Zuoyebang's Best Practices for Building Data Lakes Based on Delta Lake

By Liu Jin (Head of Technology Department of Big Data Platform of Zuoyebang), Wang Bin (Senior Architect of Technology Department of Big data Platform of Zuoyebang), and Bi Yan (Technical Expert of Open-Source Big Data Platform for Computing Platform of Alibaba Cloud)

Background
Problems & Pain Points
Solutions
Delta Lake-Based Offline Data Warehouse
Future Planning
Acknowledgments

1. Background

Zuoyebang is an online tutoring enterprise based on technology. It has tool products (such as homework helper and Zuoyebang oral calculation), live lessons products for K12 students (such as Zuoyebang live lessons), essential-qualities-oriented education products (such as Xiaolu programming, Xiaolu calligraphy, and Xiaolu art), and intelligent learning hardware (such as Miaomiao machine).
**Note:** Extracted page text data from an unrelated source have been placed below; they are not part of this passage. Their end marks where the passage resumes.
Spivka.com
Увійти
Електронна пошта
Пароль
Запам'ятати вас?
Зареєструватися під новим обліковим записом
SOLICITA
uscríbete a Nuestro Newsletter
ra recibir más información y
Zuoyebang has several business systems, including the teaching and research middle platform, teaching middle platform, tutoring operation middle platform, and big data middle platform, to continue to empower more products of essential-qualities-oriented education, continuously bringing a better learning and user experience to users. Among them, the big data middle platform, as the basic system middle platform, is mainly responsible for the constructing the enterprise-level warehouse, providing each product line with business-oriented data information, including retention rate, attendance rate, and the number of active users, to improve the efficiency and quality of operations and decision-making.
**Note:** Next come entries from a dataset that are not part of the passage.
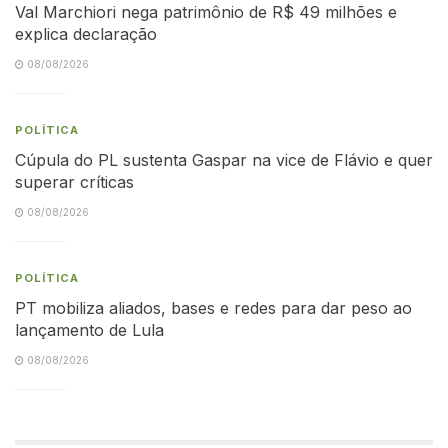
Val Marchiori nega patrimônio de R$ 49 milhões e
explica declaração
08/08/2026
POLÍTICA
Cúpula do PL sustenta Gaspar na vice de Flávio e quer
superar críticas
08/08/2026
POLÍTICA
PT mobiliza aliados, bases e redes para dar peso ao
lançamento de Lula
08/08/2026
The preceding figure shows the overview of the data middle platform of Zuoyebang. It is mainly divided into three layers:

The first layer is data products and empowerment.
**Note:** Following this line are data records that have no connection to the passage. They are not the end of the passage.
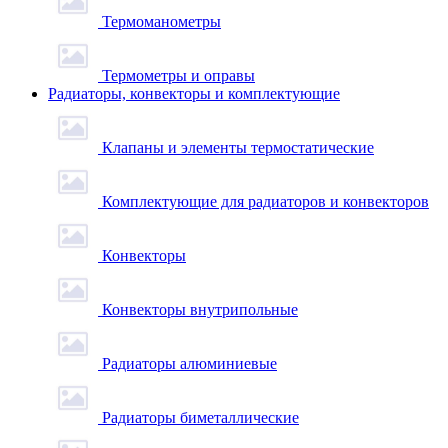
Термоманометры
Термометры и оправы
Радиаторы, конвекторы и комплектующие
Клапаны и элементы термостатические
Комплектующие для радиаторов и конвекторов
Конвекторы
Конвекторы внутрипольные
Радиаторы алюминиевые
Радиаторы биметаллические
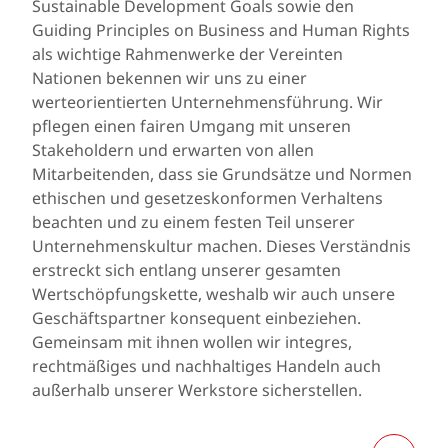
Sustainable Development Goals sowie den
Guiding Principles on Business and Human Rights
als wichtige Rahmenwerke der Vereinten
Nationen bekennen wir uns zu einer
werteorientierten Unternehmensführung. Wir
pflegen einen fairen Umgang mit unseren
Stakeholdern und erwarten von allen
Mitarbeitenden, dass sie Grundsätze und Normen
ethischen und gesetzeskonformen Verhaltens
beachten und zu einem festen Teil unserer
Unternehmenskultur machen. Dieses Verständnis
erstreckt sich entlang unserer gesamten
Wertschöpfungskette, weshalb wir auch unsere
Geschäftspartner konsequent einbeziehen.
Gemeinsam mit ihnen wollen wir integres,
rechtmäßiges und nachhaltiges Handeln auch
außerhalb unserer Werkstore sicherstellen.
It mainly includes data tools and products based on the thematic data domain to support application scenarios, such as business intelligence (BI) and trend analysis.

The second layer is the all-domain data layer.

We have standardized the modeling of the connected data and constructed the theme data of the business domain for different time-sensitive scenarios using OneModel unified modeling, improving the efficiency and quality of upper-layer products.

The third layer is the data development layer.

A series of systems and platforms are built to support all data development projects within the enterprise, including data integration, task development, data quality, data services, and data governance.

This article aims to solve the performance problems of offline data warehouses (daily and hourly) during production and usage.

2. Problems & Pain Points

Based on Hive, the offline data warehouse of Zuoyebang provides the capability for data construction from the ODS layer to the ADS layer. When ADS tables are generated, they are written into the OLAP system through data integration to provide BI services for administrators. DWD, DWS, and ADS tables also provide offline data exploration and data retrieval services for analysts.

With the gradual development of the business and the correspondingly increasing volume of data, the offline data warehouse system mainly experiences the following problems:

The output latency in ADS tables is getting longer.

Due to the increase in data volume, it takes longer to build a comprehensive procedure from the ODS layer to the ADS layer. Although the procedure of core ADS tables can be dealt with in the short term through the mode of tilting resources, this mode aims to make minor sacrifices to safeguard major interests. Thus, this mode cannot be replicated on a large scale, which affects the timely output of other important ADS tables. For example, for analysts, due to the latency of data tables, tables for T+1 cannot be seen until T+2 in the worst case.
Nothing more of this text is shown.